In his review of the Allied Artists’ Association exhibition, Holland Park Hall, in The Egoist, 15 June 1914, Gaudier wrote in the paragraph on his own work: ‘The doorknocker is an instance of an abstract design seeming to amplify the value of an object as such. No more cupids riding mermaids, garlands, curtains—stuck anywhere! The technique is unusual; the object is not cast but carved direct out of solid brass. The forms gain in sharpness and rigidity’ (reprinted in Pound, op. cit., p. 27). Brodzky relates (op. cit. p. 90) how Gaudier ‘would tell me that so-and-so wanted a watch-charm, a door-knocker, or a paper-weight— something “phallic”, to use their words. About this time the word “phallic” was very popular and commonly used as a part of the art jargon of the day. Brzeska would cut a piece of brass for them that would look more like a masonic charm than anything else. He would tell them that it was symbolic of fecundity or virility, or whatever erotic nonsense he had in his head at the time. This was what they wanted.
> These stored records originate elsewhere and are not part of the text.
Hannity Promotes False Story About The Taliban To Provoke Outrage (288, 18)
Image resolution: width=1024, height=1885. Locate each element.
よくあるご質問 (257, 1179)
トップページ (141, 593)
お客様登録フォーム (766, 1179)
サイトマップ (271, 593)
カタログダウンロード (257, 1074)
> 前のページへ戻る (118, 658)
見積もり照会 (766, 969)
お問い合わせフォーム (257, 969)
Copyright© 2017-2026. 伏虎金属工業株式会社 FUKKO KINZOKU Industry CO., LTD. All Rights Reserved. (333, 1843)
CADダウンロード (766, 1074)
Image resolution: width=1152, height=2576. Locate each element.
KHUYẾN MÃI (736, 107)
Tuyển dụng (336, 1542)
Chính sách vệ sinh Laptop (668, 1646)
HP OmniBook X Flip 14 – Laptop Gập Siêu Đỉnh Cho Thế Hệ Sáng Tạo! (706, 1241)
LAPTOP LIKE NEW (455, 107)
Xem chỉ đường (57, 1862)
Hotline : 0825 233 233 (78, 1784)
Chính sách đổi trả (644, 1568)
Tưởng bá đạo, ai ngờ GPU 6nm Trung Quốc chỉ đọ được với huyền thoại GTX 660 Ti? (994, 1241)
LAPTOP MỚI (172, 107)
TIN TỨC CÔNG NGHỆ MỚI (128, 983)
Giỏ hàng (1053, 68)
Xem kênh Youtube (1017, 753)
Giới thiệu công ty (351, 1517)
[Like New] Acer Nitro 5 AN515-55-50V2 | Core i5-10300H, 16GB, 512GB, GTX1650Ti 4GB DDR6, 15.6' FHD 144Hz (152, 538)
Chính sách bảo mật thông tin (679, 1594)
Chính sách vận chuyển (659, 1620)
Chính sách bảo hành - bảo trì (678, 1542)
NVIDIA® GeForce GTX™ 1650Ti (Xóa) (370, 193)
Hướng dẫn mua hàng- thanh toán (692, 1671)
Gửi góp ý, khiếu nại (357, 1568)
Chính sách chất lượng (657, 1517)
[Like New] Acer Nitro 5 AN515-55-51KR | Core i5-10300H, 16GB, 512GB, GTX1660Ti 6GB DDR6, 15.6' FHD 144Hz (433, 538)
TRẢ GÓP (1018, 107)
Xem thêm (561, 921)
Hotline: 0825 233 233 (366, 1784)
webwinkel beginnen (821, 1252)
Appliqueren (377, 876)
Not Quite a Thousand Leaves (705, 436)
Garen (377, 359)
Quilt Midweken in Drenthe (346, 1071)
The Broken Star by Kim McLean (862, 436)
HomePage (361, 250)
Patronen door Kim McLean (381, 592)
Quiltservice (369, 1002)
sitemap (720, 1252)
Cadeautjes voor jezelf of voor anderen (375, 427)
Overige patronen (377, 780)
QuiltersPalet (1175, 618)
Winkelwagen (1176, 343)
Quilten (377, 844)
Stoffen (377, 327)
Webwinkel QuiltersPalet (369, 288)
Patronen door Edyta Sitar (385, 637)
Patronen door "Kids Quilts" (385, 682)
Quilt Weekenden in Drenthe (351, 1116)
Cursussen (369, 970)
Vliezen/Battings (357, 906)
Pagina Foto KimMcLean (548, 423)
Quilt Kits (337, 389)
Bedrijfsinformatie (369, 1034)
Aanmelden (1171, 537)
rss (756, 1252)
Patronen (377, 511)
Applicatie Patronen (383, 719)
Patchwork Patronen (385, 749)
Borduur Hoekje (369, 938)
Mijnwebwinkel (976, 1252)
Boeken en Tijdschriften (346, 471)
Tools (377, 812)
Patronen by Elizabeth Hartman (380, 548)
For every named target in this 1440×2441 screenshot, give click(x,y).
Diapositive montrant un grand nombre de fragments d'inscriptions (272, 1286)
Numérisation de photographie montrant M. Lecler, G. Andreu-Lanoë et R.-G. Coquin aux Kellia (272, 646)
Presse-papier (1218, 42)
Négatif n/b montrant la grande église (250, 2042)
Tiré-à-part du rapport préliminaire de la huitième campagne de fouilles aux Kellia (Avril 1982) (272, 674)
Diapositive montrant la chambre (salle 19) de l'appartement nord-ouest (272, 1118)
They would believe it was something highly improper and take it away satisfied, leaving him in a mood of amused contempt and making the most obscene comments on their taste and judgement.’

H. S. Ede wrote (9 July 1966) ‘there are several drawings for “Doorknocker”—none exactly like the bronze.’ The drawing reproduced as No. 85 in Brodzky, Gaudier-Brzeska Drawings, 1946, is clearly closely related to the present acquisition.

Published in The Tate Gallery Report 1966–1967, London 1967.